[Page-level text extractions]
************

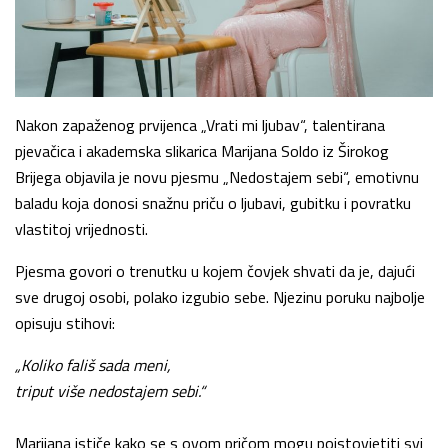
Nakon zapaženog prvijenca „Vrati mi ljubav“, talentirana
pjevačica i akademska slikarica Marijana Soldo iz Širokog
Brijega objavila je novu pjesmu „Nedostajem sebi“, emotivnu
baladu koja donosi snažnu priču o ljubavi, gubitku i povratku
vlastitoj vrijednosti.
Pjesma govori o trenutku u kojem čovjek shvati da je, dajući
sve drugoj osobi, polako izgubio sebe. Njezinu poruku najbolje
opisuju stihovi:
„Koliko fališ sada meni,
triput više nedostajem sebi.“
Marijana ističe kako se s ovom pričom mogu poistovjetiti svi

************

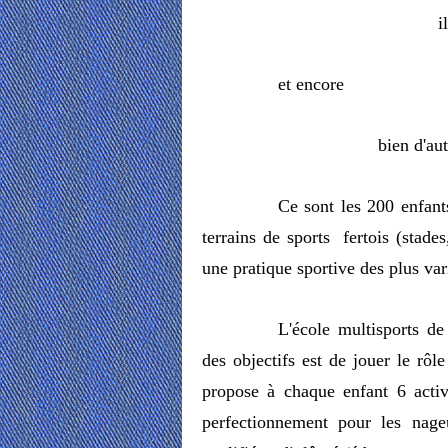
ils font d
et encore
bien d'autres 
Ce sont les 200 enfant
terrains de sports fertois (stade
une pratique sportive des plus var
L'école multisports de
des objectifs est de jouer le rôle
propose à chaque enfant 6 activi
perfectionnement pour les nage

************

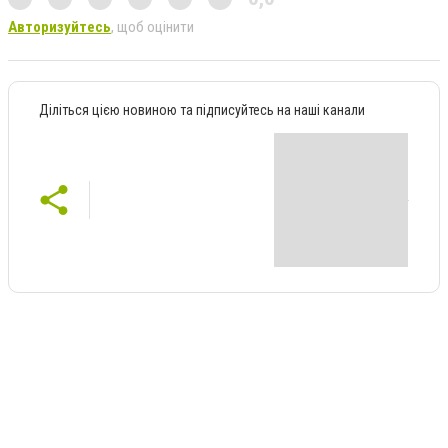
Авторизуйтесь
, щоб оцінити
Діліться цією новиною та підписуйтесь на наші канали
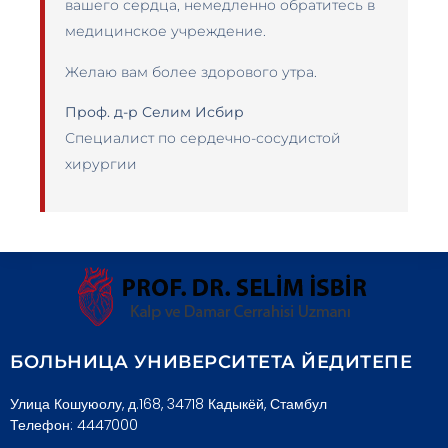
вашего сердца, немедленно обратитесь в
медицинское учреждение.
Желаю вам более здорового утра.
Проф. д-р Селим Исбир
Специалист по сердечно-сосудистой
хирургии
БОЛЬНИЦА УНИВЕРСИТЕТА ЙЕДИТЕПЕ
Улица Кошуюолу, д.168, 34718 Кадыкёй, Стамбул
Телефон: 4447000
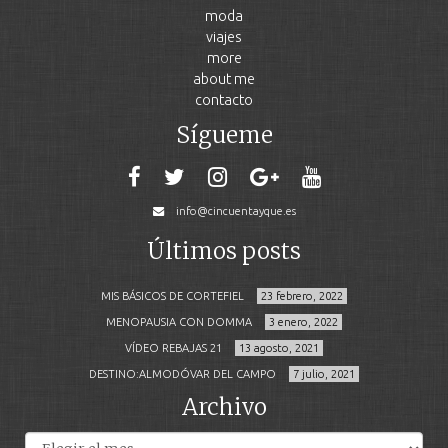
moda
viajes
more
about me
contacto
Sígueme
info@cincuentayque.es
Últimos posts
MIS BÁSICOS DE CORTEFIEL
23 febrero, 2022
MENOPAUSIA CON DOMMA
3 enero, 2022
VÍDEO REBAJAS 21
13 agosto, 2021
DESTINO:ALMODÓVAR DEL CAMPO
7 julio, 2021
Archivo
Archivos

************

__Problem statement__:
Word for word, restate the lines of the data above that fall between the line holding "terrains de sports fertois (stade" and the line holding "perfectionnement pour les nage", inclusive, and no other lines.

__Expected answer__:
terrains de sports fertois (stade
une pratique sportive des plus var
L'école multisports de
des objectifs est de jouer le rôle
propose à chaque enfant 6 activi
perfectionnement pour les nage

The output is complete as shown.